There aren’t very many things that just about every PGA Tour player has in common with each other. There are different grips, different tempos, different finishes, different positions at the top – you name it and you can find plenty of individualities on Tour. The takeaway, however, does have some uniformity.
From behind the player (known as ‘down the line’), when the shaft of the club is parallel to the ground, the clubhead should cover the hands of the player. Pick your favorite player and check their swing out on YouTube. If the camera is placed on the player’s toe line (and also square to the target line) you will see this exact position. On rare occasion, the club will be outside of the hands, but never inside of the hands.
Most of the players I see, take the club back too far to the inside (and then usually over the top from there – or at least too steep on the way down). In order to correct this action, a possible combination of three things must take place:
1) The path of the take away must travel straighter for the first couple of feet (often feeling ‘outside’ because of the player’s habits.

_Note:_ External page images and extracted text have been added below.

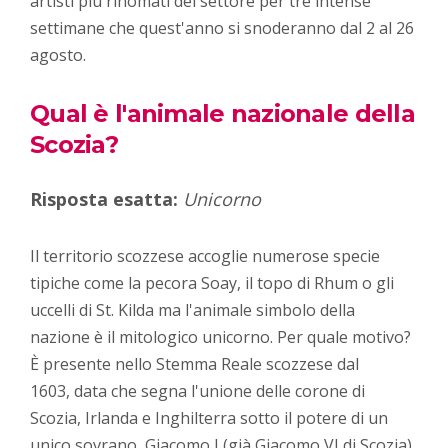
artisti più rinomati del settore per tre intense
settimane che quest'anno si snoderanno dal 2 al 26
agosto.
Qual è l'animale nazionale della
Scozia?
Risposta esatta:
Unicorno
Il territorio scozzese accoglie numerose specie
tipiche come la pecora Soay, il topo di Rhum o gli
uccelli di St. Kilda ma l'animale simbolo della
nazione è il mitologico unicorno. Per quale motivo?
È presente nello Stemma Reale scozzese dal
1603, data che segna l'unione delle corone di
Scozia, Irlanda e Inghilterra sotto il potere di un
unico sovrano, Giacomo I (già Giacomo VI di Scozia).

2) The backside of the player’s top hand (left for a right-handed player) must face the target longer on the back swing. If you are wearing a glove, keep the logo facing the target as long as possible.
3) The hands need to cock instead of hinge on the backswing. To feel this action, keep the butt end of the grip pointing to the ground as you break your wrists. If the butt points parallel to the horizon line you are not cocking your wrist – you are hinging them.
Not everyone with an inside takeaway needs to work on all three. Often times, one of the three will do the trick. Take this move to the range and nail THE position.